The US NSA or the U.S. National Security Agency is being sued by Wikimedia and other groups have challenged the mass surveillance programs which it said intruded upon American rights for privacy and also make individuals less likely to share sensitive information.
The lawsuit has been filed in the very city where the spy agency is based, Maryland. The lawsuit alleges that NSA is violating the very principles which form the pillars of American democracy, U.S. constitutional protections and the law when it intercepts high-capacity cables, switches and routers which form the backbone of internet traffic through the United States.

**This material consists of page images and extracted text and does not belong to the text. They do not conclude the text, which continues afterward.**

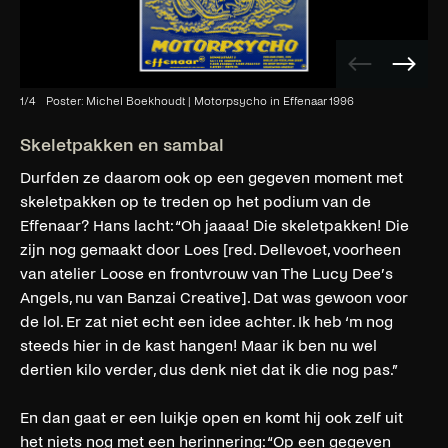
Vorige
Volge
afbeelding
afbee
1
/
4
Poster: Michel Boekhoudt | Motorpsycho in Effenaar 1996
Skeletpakken en sambal
Durfden ze daarom ook op een gegeven moment met
skeletpakken op te treden op het podium van de
Effenaar? Hans lacht: “Oh jaaaa! Die skeletpakken! Die
zijn nog gemaakt door Loes [red. Dellevoet, voorheen
van atelier Loose en frontvrouw van The Lucy Dee’s
Angels, nu van Banzai Creative]. Dat was gewoon voor
de lol. Er zat niet echt een idee achter. Ik heb ‘m nog
steeds hier in de kast hangen! Maar ik ben nu wel
dertien kilo verder, dus denk niet dat ik die nog pas.”
En dan gaat er een luikje open en komt hij ook zelf uit
het niets nog met een herinnering: “Op een gegeven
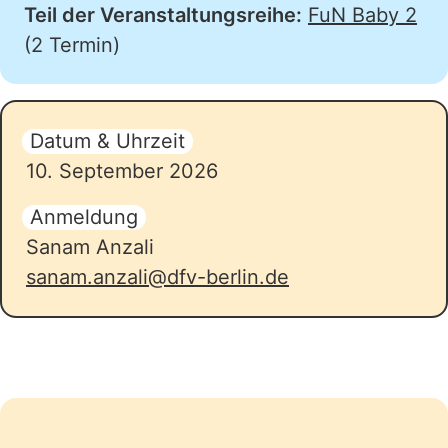
Teil der Veranstaltungsreihe:
FuN Baby 2
(2 Termin)
Datum & Uhrzeit
10. September 2026
Anmeldung
Sanam Anzali
sanam.anzali@dfv-berlin.de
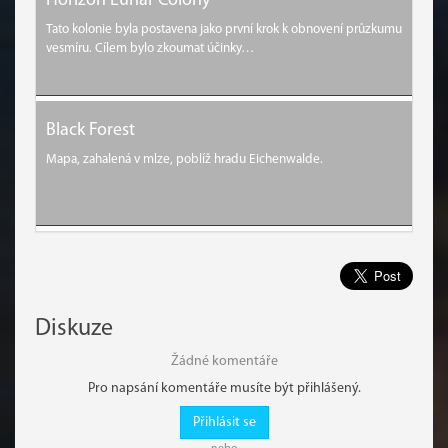
Horizon Lunar Colony
Tato kolonie byla postavena jako první krok k obnovení průzkumu
vesmíru. Cílem bylo zkoumat účinky…
Black Forest
Mapa, zahalená v mlze, poblíž hradu Eichenwalde.
Diskuze
Žádné komentáře
Pro napsání komentáře musíte být přihlášený.
Přihlásit se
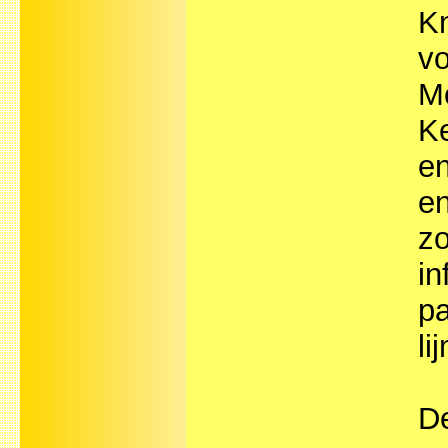
Kn
vo
Mo
Ke
en
en
zo
in
pa
li
De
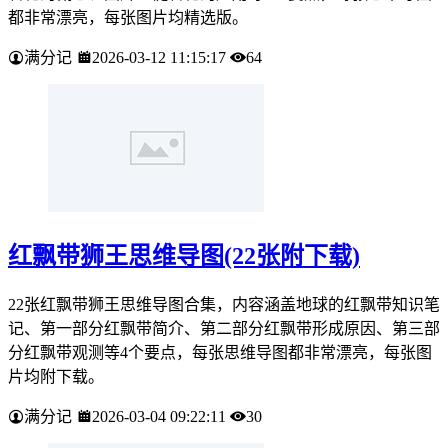
都非常漂亮，每张图片均精选版。
满分记
2026-03-12 11:15:17
64
红飘带狮王思维导图(22张附下载)
22张红飘带狮王思维导图合集，内容涵盖地球的红飘带知识笔
记、第一部分红飘带简介、第二部分红飘带形成原因、第三部
分红飘带观测等4个要点，每张思维导图都非常漂亮，每张图
片均附下载。
满分记
2026-03-04 09:22:11
30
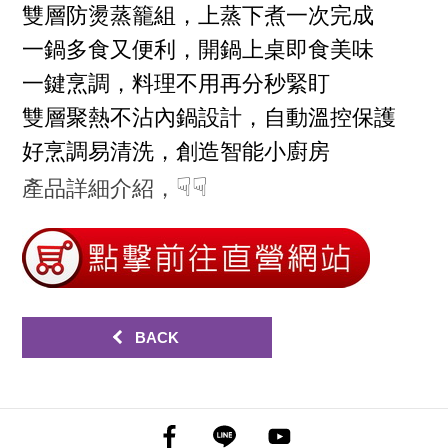
雙層防燙蒸籠組，上蒸下煮一次完成
一鍋多食又便利，開鍋上桌即食美味
一鍵烹調，料理不用再分秒緊盯
雙層聚熱不沾內鍋設計，自動溫控保護
好烹調易清洗，創造智能小廚房
☟☟
產品詳細介紹
，
BACK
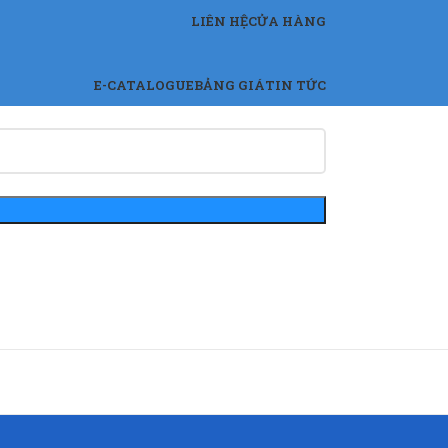
LIÊN HỆ
CỬA HÀNG
E-CATALOGUE
BẢNG GIÁ
TIN TỨC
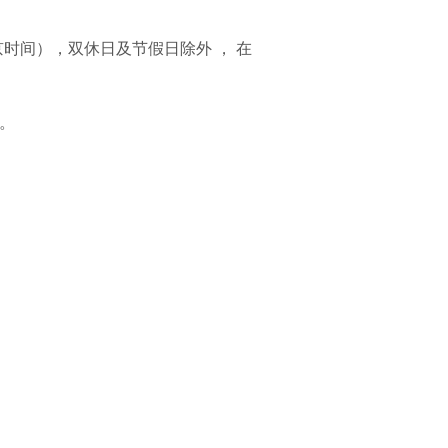
0时（北京时间），双休日及节假日除外 ， 在
件。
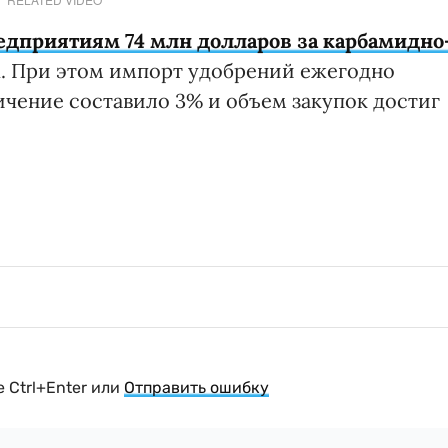
едприятиям 74 млн долларов за карбамидно
ах. При этом импорт удобрений ежегодно
личение составило 3% и объем закупок достиг
 Ctrl+Enter или
Отправить ошибку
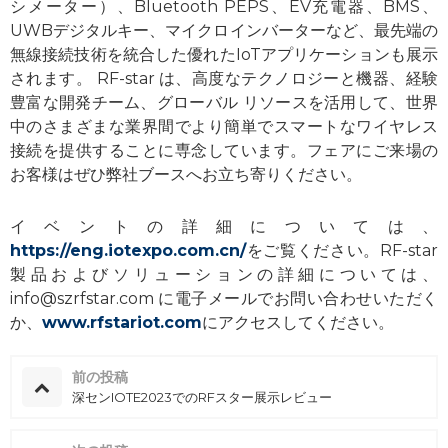
シメーター）、Bluetooth PEPS、EV充電器、BMS、
UWBデジタルキー、マイクロインバーターなど、最先端の
無線接続技術を統合した優れたIoTアプリケーションも展示
されます。 RF-star は、高度なテクノロジーと機器、経験
豊富な開発チーム、グローバル リソースを活用して、世界
中のさまざまな業界間でより簡単でスマートなワイヤレス
接続を提供することに専念しています。フェアにご来場の
お客様はぜひ弊社ブースへお立ち寄りください。
イベントの詳細については、
https://eng.iotexpo.com.cn/
をご覧ください。RF-star
製品およびソリューションの詳細については、
info@szrfstar.com に電子メールでお問い合わせいただく
か、
www.rfstariot.com
にアクセスしてください。
前の投稿
深センIOTE2023でのRFスター展示レビュー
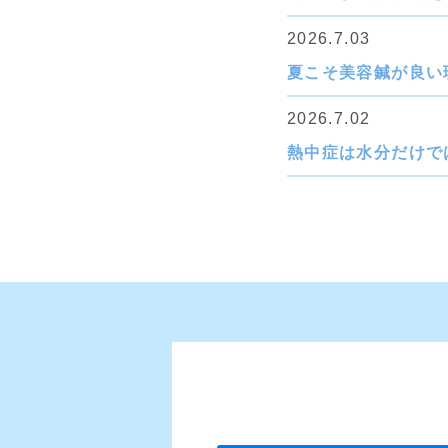
2026.7.03
夏こそ美容鍼が良い
2026.7.02
熱中症は水分だけで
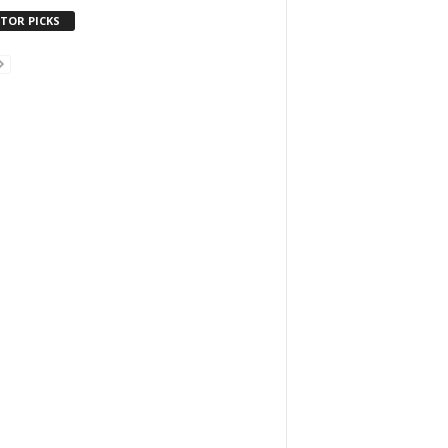
ITOR PICKS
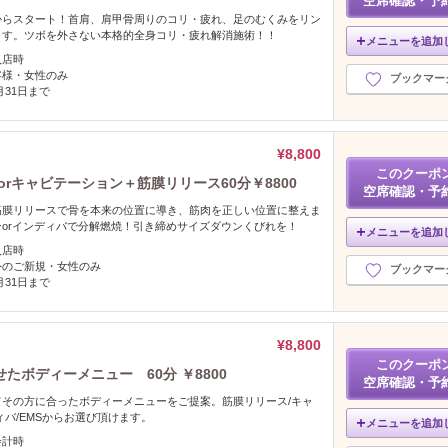
空席確認・予
からスタート！首肩、肩甲骨周りのコリ・疲れ、足のむくみをリン
ます。ツボを外さない本格的全身コリ・疲れ解消施術！！
メニューを追加
入店時
客様・女性のみ
ブックマー
2月31日まで
¥8,800
このクーポ
rキャビテーション＋筋膜リリース60分￥8800
空席確認・予
筋膜リリースで骨を本来の位置に導き、筋肉を正しい位置に整えま
orインディバで分解燃焼！引き締めサイズダウンくびれを！
メニューを追加
入店時
外のご新規・女性のみ
ブックマー
2月31日まで
¥8,800
このクーポ
ボディーメニュー 60分 ￥8800
空席確認・予
その方に合ったボディーメニューをご提案。筋膜リリース/キャ
ィバ/EMSからお選び頂けます。
メニューを追加
会計時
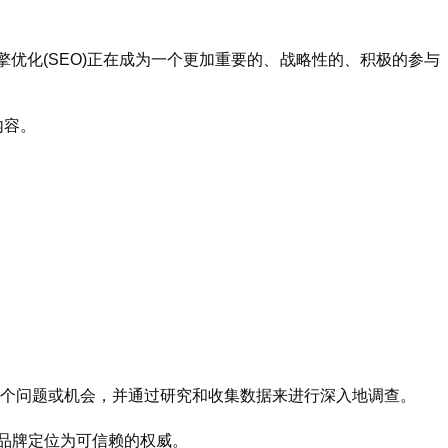
优化(SEO)正在成为一个更加重要的、战略性的、积极的参与
内容。
一个问题或机会，并通过研究和收集数据来进行深入地调查。
的品牌定位为可信赖的权威。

The latest case is one more example of a potential legal front by privacy advocates who are questioning the US spying programs since 2013. The American public came to know of the long reach of the state which had transgressed the privacy of every citizen of the country when documents pertaining to the surveillance were released by former NSA contractor Edward Snowden. Numerous lawsuits challenging the bulk collection of telephone metadata are pending in U.S. appeals courts.
The surveillance happens at the “upstream” collection level, the so called backbone of the Internet and away from individual users and the lawsuit takes on this kind of surveillance. Such bulk collection of data violates the constitution’s First Amendment, which protects freedom of speech and association as well as the Fourth Amendment, which protects any US citizen from unreasonable search and seizure actions by the state.
The law suit was filed by the following organizations-
- Wikimedia Foundation, which runs the online encyclopedia Wikipedia
- The conservative Rutherford Institute
- Amnesty International USA
- National Association of Criminal Defense Lawyers and other groups
The plaintiff argued that such mass surveillance programs will directly or indirectly affect the free sharing of information. It could provoke clients, journalists, foreign government officials, victims of human rights abuses and other individuals not to share sensitive information.